# [ABOUT THIS EXERCISE]
Each entry should be returned exactly as written, with no pictures carried over.
..........
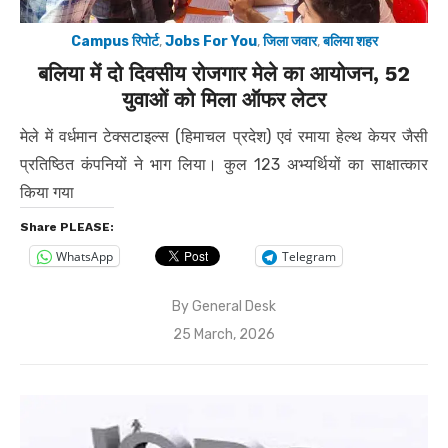
Campus रिपोर्ट
,
Jobs For You
,
जिला जवार
,
बलिया शहर
बलिया में दो दिवसीय रोजगार मेले का आयोजन, 52
युवाओं को मिला ऑफर लेटर
मेले में वर्धमान टेक्सटाइल्स (हिमाचल प्रदेश) एवं रमाया हेल्थ केयर जैसी
प्रतिष्ठित कंपनियों ने भाग लिया। कुल 123 अभ्यर्थियों का साक्षात्कार
किया गया
Share PLEASE:
WhatsApp
Telegram
By
General Desk
Posted
25 March, 2026
on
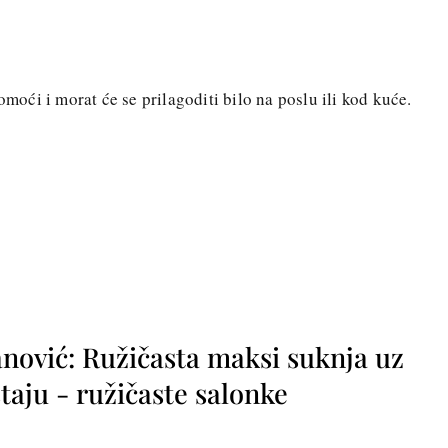
omoći i morat će se prilagoditi bilo na poslu ili kod kuće.
nović: Ružičasta maksi suknja uz
taju - ružičaste salonke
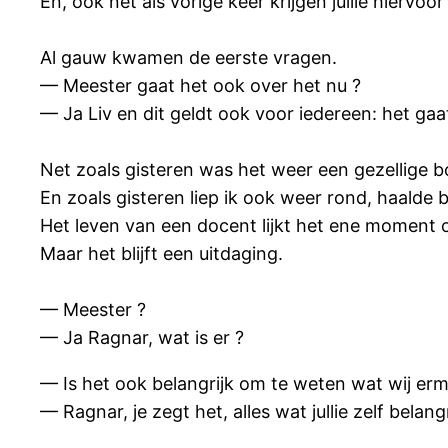
En, ook net als vorige keer krijgen jullie hiervo
Al gauw kwamen de eerste vragen.
— Meester gaat het ook over het nu ?
— Ja Liv en dit geldt ook voor iedereen: het gaat
Net zoals gisteren was het weer een gezellige bo
En zoals gisteren liep ik ook weer rond, haald
Het leven van een docent lijkt het ene moment
Maar het blijft een uitdaging.
— Meester ?
— Ja Ragnar, wat is er ?
— Is het ook belangrijk om te weten wat wij er
— Ragnar, je zegt het, alles wat jullie zelf belan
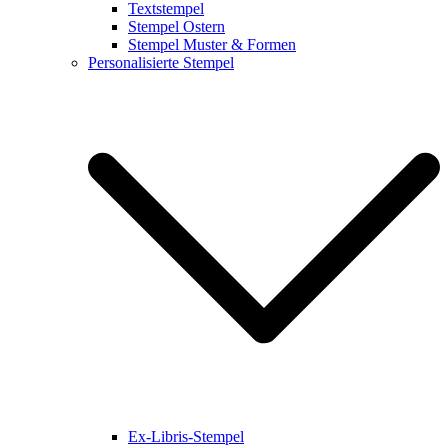
Textstempel
Stempel Ostern
Stempel Muster & Formen
Personalisierte Stempel
Ex-Libris-Stempel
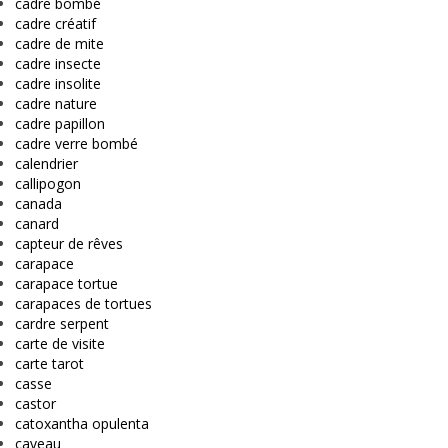
cadre bombé
cadre créatif
cadre de mite
cadre insecte
cadre insolite
cadre nature
cadre papillon
cadre verre bombé
calendrier
callipogon
canada
canard
capteur de rêves
carapace
carapace tortue
carapaces de tortues
cardre serpent
carte de visite
carte tarot
casse
castor
catoxantha opulenta
caveau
..........
# [REPLY]
Campus रिपोर्ट
,
Jobs For You
,
जिला जवार
,
बलिया शहर
बलिया में दो दिवसीय रोजगार मेले का आयोजन, 52
युवाओं को मिला ऑफर लेटर
मेले में वर्धमान टेक्सटाइल्स (हिमाचल प्रदेश) एवं रमाया हेल्थ केयर जैसी
प्रतिष्ठित कंपनियों ने भाग लिया। कुल 123 अभ्यर्थियों का साक्षात्कार
किया गया
Share PLEASE:
WhatsApp
Telegram
By
General Desk
Posted
25 March, 2026
on
omoći i morat će se prilagoditi bilo na poslu ili kod kuće.
nović: Ružičasta maksi suknja uz
taju - ružičaste salonke
En, ook net als vorige keer krijgen jullie hiervo
Al gauw kwamen de eerste vragen.
— Meester gaat het ook over het nu ?
— Ja Liv en dit geldt ook voor iedereen: het gaat
Net zoals gisteren was het weer een gezellige bo
En zoals gisteren liep ik ook weer rond, haald
Het leven van een docent lijkt het ene moment
Maar het blijft een uitdaging.
— Meester ?
— Ja Ragnar, wat is er ?
— Is het ook belangrijk om te weten wat wij er
— Ragnar, je zegt het, alles wat jullie zelf belan
Textstempel
Stempel Ostern
Stempel Muster & Formen
Personalisierte Stempel
Ex-Libris-Stempel
cadre bombé
cadre créatif
cadre de mite
cadre insecte
cadre insolite
cadre nature
cadre papillon
cadre verre bombé
calendrier
callipogon
canada
canard
capteur de rêves
carapace
carapace tortue
carapaces de tortues
cardre serpent
carte de visite
carte tarot
casse
castor
catoxantha opulenta
caveau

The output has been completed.